Assignment.
Once you reach the line containing "Screenshot is 367x2576." in the entries below, write out that line and each one after it down to the line containing "Ottobre 2019", exactly and with nothing added.

The data.
Content starts

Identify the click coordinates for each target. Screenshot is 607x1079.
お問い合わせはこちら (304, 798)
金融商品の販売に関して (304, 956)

Content ends
Content starts

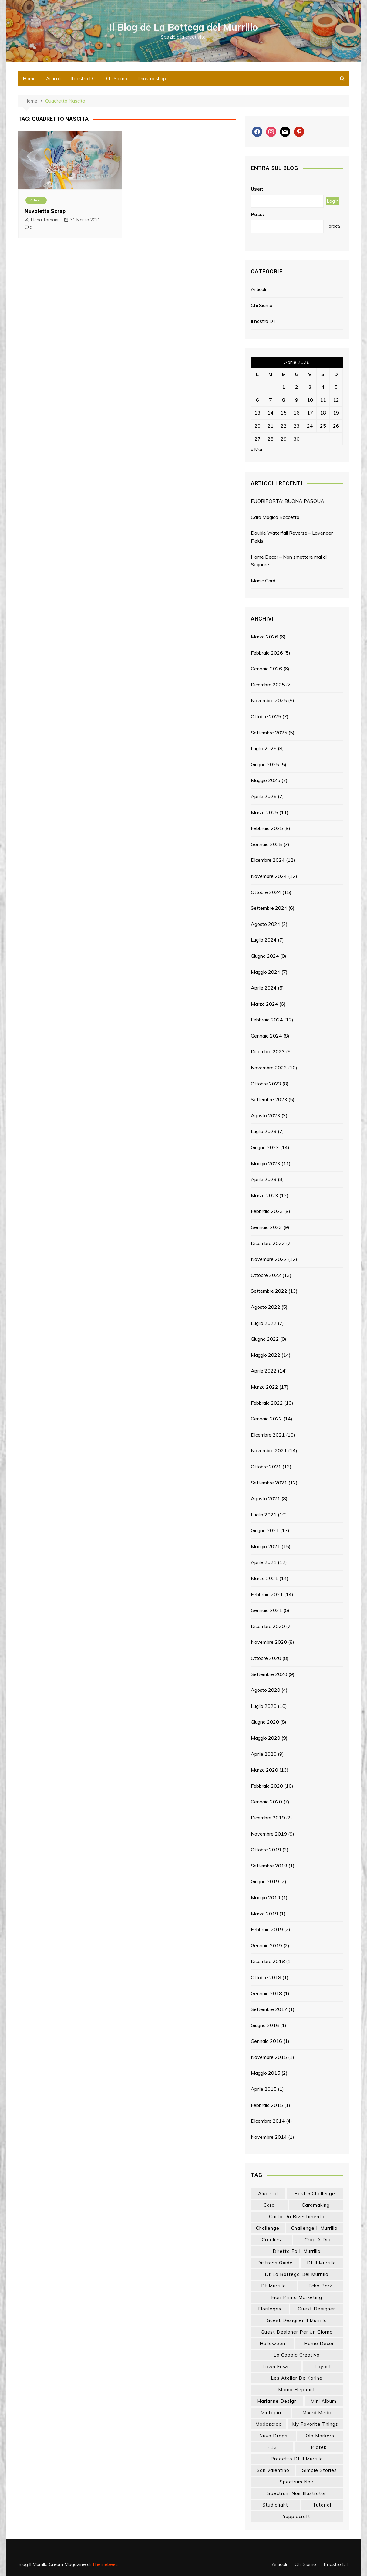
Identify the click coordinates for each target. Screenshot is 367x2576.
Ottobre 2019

Content ends

Completed exercise.
Identify the click coordinates for each target. Screenshot is 367x2576.
Ottobre 2019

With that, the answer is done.